The trimming of the tree was also momentous because we almost always made some kind of ornament to add to the evergrowing collection of homemade ornaments. One year it was Ukranian easter eggs. Another year it was ornaments made from flour and water and baked in the over. When we were younger it was stars and candy canes made from construction paper and glued to paperclips. We spent hours stringing popcorn and cranberries which were soon reduced to strings of cranberries, at least at the bottom of the tree, because the dog would nibble off the pieces of popcorn. The top of the tree was a beautiful orange birs with gold ribbons streaming from it's wings and tail. My mom always made apple crisp to be eaten when the tree trimming was completed so the smell of spicy apples and cinnamon filled the air along with Steve and Edie and Andy.
I love those memories and I'd like to think that if I had kids I would be doing all of those things with them, creating Christmas rituals, but the reality is that I'm much older than my mom was when she did all that. In fact, by the time my mother was my age now my brother and I were both out of the house and she was decorating the tree alone and starting to realize that her marriage was a lonely place.

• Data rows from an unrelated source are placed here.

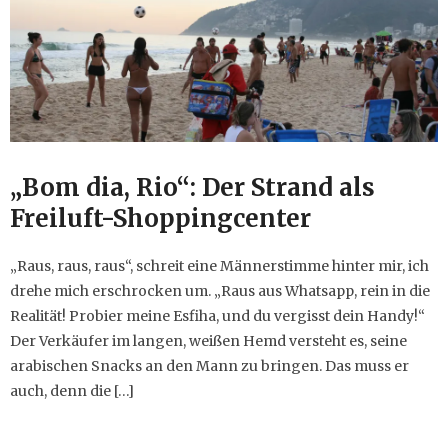
„Bom dia, Rio“: Der Strand als
Freiluft-Shoppingcenter
„Raus, raus, raus“, schreit eine Männerstimme hinter mir, ich
drehe mich erschrocken um. „Raus aus Whatsapp, rein in die
Realität! Probier meine Esfiha, und du vergisst dein Handy!“
Der Verkäufer im langen, weißen Hemd versteht es, seine
arabischen Snacks an den Mann zu bringen. Das muss er
auch, denn die […]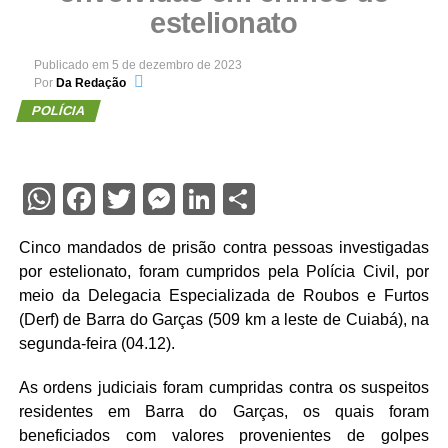
estelionato
Publicado em
5 de dezembro de 2023
Por
Da Redação
POLÍCIA
WhatsApp
Facebook
Twitter
Messenger
LinkedIn
Share
Cinco mandados de prisão contra pessoas investigadas
por estelionato, foram cumpridos pela Polícia Civil, por
meio da Delegacia Especializada de Roubos e Furtos
(Derf) de Barra do Garças (509 km a leste de Cuiabá), na
segunda-feira (04.12).
As ordens judiciais foram cumpridas contra os suspeitos
residentes em Barra do Garças, os quais foram
beneficiados com valores provenientes de golpes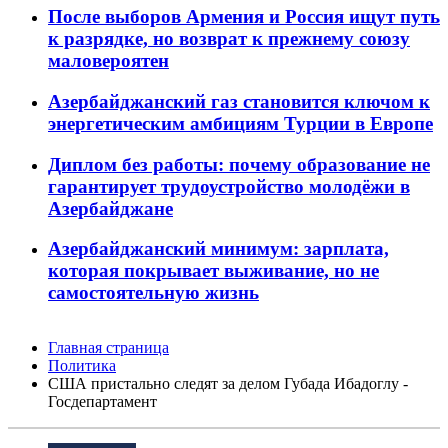
После выборов Армения и Россия ищут путь
к разрядке, но возврат к прежнему союзу
маловероятен
Азербайджанский газ становится ключом к
энергетическим амбициям Турции в Европе
Диплом без работы: почему образование не
гарантирует трудоустройство молодёжи в
Азербайджане
Азербайджанский минимум: зарплата,
которая покрывает выживание, но не
самостоятельную жизнь
Главная страница
Политика
США пристально следят за делом Губада Ибадоглу -
Госдепартамент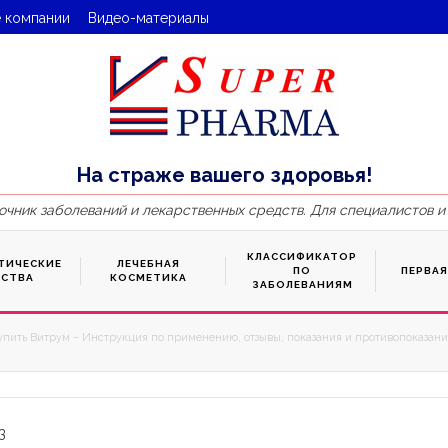
 компании
Видео-материалы
На страже вашего здоровья!
очник заболеваний и лекарственных средств. Для специалистов и
КЛАССИФИКАТОР
ТИЧЕСКИЕ
ЛЕЧЕБНАЯ
ПО
ПЕРВА
ДСТВА
КОСМЕТИКА
ЗАБОЛЕВАНИЯМ
упить Витрум – Инструкция по применению, отзывы, показания и противопоказания
3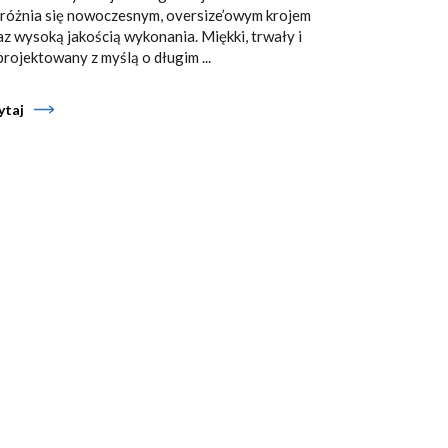
różnia się nowoczesnym, oversize’owym krojem
az wysoką jakością wykonania. Miękki, trwały i
projektowany z myślą o długim ...
ytaj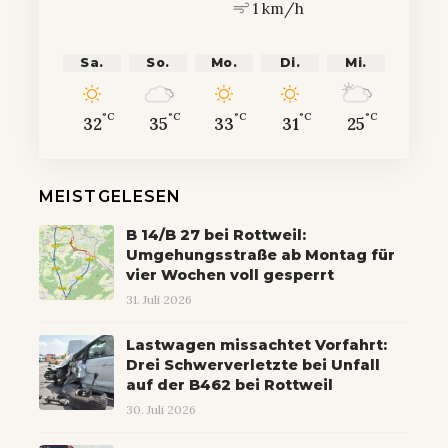
1 km/h
Sa.
So.
Mo.
Di.
Mi.
°C
°C
°C
°C
°C
32
35
33
31
25
MEISTGELESEN
B 14/B 27 bei Rottweil:
Umgehungsstraße ab Montag für
vier Wochen voll gesperrt
31. Juli 2026
Lastwagen missachtet Vorfahrt:
Drei Schwerverletzte bei Unfall
auf der B462 bei Rottweil
30. Juli 2026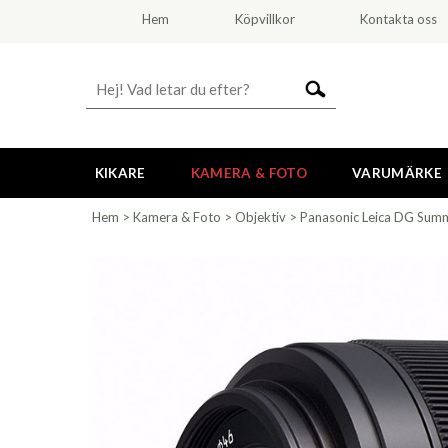
Hem
Köpvillkor
Kontakta oss
KIKARE
KAMERA & FOTO
VARUMÄRKE
Hem
>
Kamera & Foto
>
Objektiv
>
Panasonic Leica DG Summ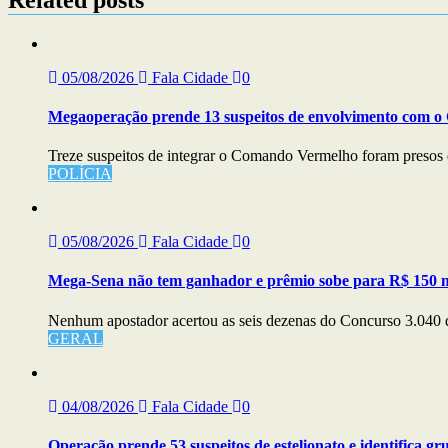
05/08/2026
Fala Cidade
0
Megaoperação prende 13 suspeitos de envolvimento com 
Treze suspeitos de integrar o Comando Vermelho foram presos 
POLÍCIA
05/08/2026
Fala Cidade
0
Mega-Sena não tem ganhador e prêmio sobe para R$ 150 mil
Nenhum apostador acertou as seis dezenas do Concurso 3.040 da
GERAL
04/08/2026
Fala Cidade
0
Operação prende 53 suspeitos de estelionato e identifica g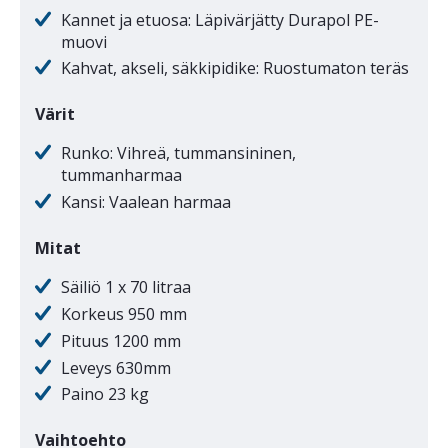
Kannet ja etuosa: Läpivärjätty Durapol PE-
muovi
Kahvat, akseli, säkkipidike: Ruostumaton teräs
Värit
Runko: Vihreä, tummansininen,
tummanharmaa
Kansi: Vaalean harmaa
Mitat
Säiliö 1 x 70 litraa
Korkeus 950 mm
Pituus 1200 mm
Leveys 630mm
Paino 23 kg
Vaihtoehto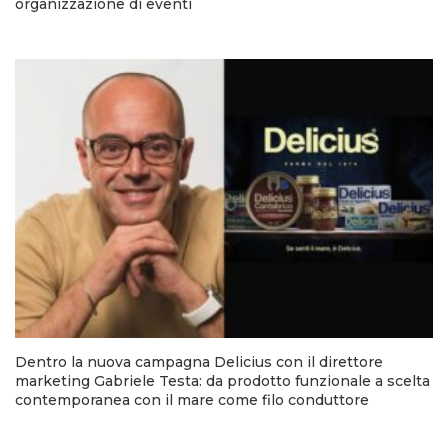
organizzazione di eventi
Dentro la nuova campagna Delicius con il direttore
marketing Gabriele Testa: da prodotto funzionale a scelta
contemporanea con il mare come filo conduttore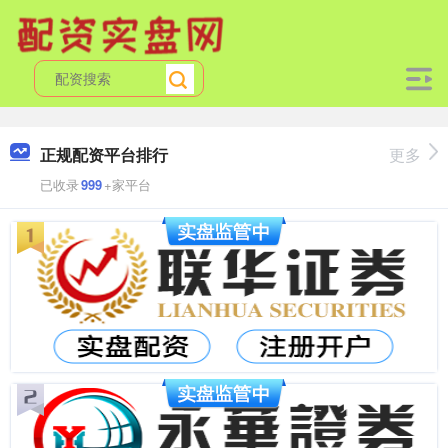
正规配资平台排行
更多
已收录
999
+家平台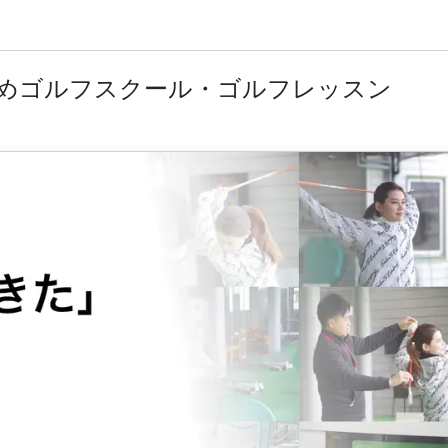
すめゴルフスクール・ゴルフレッスン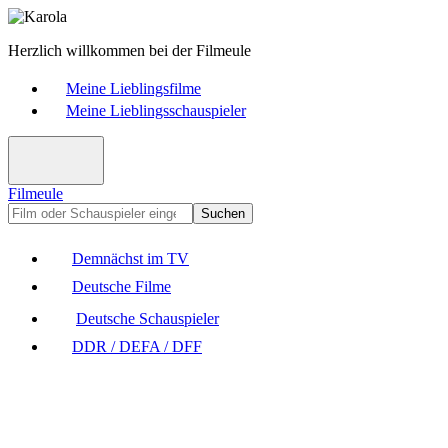
Herzlich willkommen bei der Filmeule
Meine Lieblingsfilme
Meine Lieblingsschauspieler
Filmeule
Suchen
Demnächst im TV
Deutsche Filme
Deutsche Schauspieler
DDR / DEFA / DFF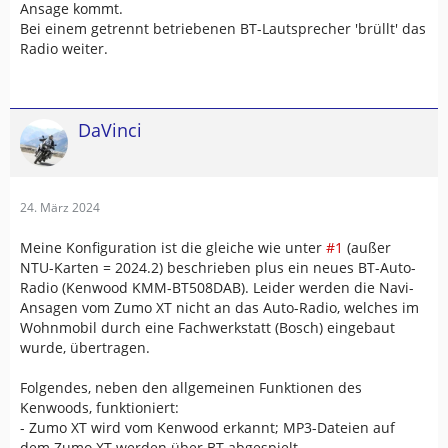
Ansage kommt.
Bei einem getrennt betriebenen BT-Lautsprecher 'brüllt' das
Radio weiter.
DaVinci
24. März 2024
Meine Konfiguration ist die gleiche wie unter
#1
(außer
NTU-Karten = 2024.2) beschrieben plus ein neues BT-Auto-
Radio (Kenwood KMM-BT508DAB). Leider werden die Navi-
Ansagen vom Zumo XT nicht an das Auto-Radio, welches im
Wohnmobil durch eine Fachwerkstatt (Bosch) eingebaut
wurde, übertragen.
Folgendes, neben den allgemeinen Funktionen des
Kenwoods, funktioniert:
- Zumo XT wird vom Kenwood erkannt; MP3-Dateien auf
dem Zumo XT werden über BT abgespielt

I have continued to do the tree ritual and I love the way it smells and I love to look at the ornaments year after year, each with their own story. But this year I'm tired and I can't be bothered to clean up the mess. Plus, I have this weird sort of sadness about watching a tree die in my living room.
I have looked online for that album, my friend Patrick and his family listened to the same one when he was a kid, so I know it's not something that I've made up. I can't find it though. I wonder if I did and I could listen to it would I be more in the mood?